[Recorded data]
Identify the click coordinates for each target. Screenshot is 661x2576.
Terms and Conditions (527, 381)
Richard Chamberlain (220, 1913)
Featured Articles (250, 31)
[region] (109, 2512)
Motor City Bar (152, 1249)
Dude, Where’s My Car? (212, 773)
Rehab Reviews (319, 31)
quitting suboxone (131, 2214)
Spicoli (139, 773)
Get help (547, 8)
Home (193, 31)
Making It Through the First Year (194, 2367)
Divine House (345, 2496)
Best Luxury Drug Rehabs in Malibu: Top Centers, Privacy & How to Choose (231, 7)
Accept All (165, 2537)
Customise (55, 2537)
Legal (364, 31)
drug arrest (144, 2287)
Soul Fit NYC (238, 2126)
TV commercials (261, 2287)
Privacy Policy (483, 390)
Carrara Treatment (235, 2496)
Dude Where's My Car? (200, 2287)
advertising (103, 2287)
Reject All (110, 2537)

---

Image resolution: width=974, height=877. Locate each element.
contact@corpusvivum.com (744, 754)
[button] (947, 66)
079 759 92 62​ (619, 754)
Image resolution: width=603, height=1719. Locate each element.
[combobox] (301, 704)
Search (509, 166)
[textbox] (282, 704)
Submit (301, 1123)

* [EXERCISE OBJECTIVE] Scan the data for the word "Dude" and copy every line where it shows up.

* [ANSWER AREA]
Dude, Where’s My Car? (212, 773)
Dude Where's My Car? (200, 2287)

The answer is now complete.